Martian dust storm hazards: improving characterization and forecasting

Dust storms are Mars's principal type of extreme weather system, capable of obscuring the planet on mesoscale to global scales. In addition, the scale, location, and seasonal timing of their occurrence provide the most obvious examples of interannual variability in the modern Martian climate. Dust storms already create visibility, power management, and other hazards for unmanned spacecraft and almost certainly will create similar and other hazards for future human explorers of Mars and their support systems. Therefore, characterization and forecasting of dust storm hazards is a leading problem in applied martian meteorology.

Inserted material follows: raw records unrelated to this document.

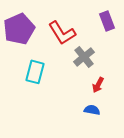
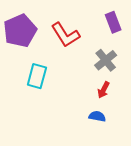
gray cross: (84, 57) -> (106, 60), moved

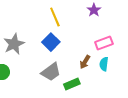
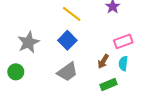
yellow line: (55, 17) -> (72, 14), turned -30
green rectangle: (72, 84) -> (108, 84), moved

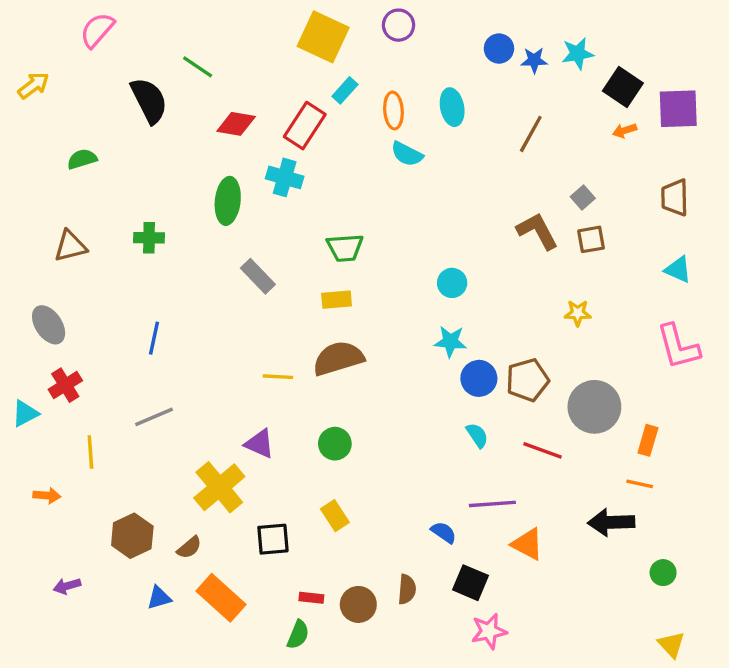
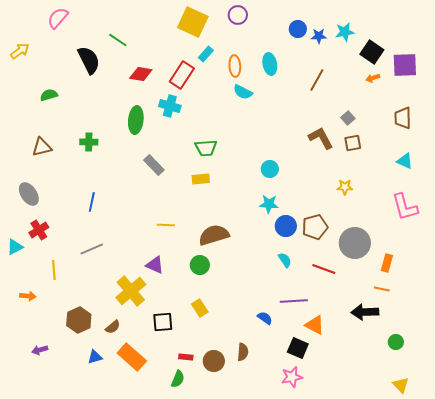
brown semicircle: (338, 358) -> (214, 235), moved
black square: (471, 583) -> (298, 348), moved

Here, we present two relevant investigations. First, we adapt Emanuel's steady-state hurricane theory to martian dust storms. Our results suggest that the necessary wind velocity for sustaining a martian dust storm is controlled by the threshold velocity for lifting dust and factors related the structure of the storm and the background atmosphere such as the thermodynamic efficiency. Recent observations suggest that winter hemisphere gravity wave activity could control the initial outflow temperature of southern hemisphere dust storm activity and could determine whether a storm becomes global-scale or not.

Second, we describe a method in which radio emission from discharges near the surface of dust storms can be used to map the intensity of dust storm activity, thereby elucidating dust storm structure and rate of intensification.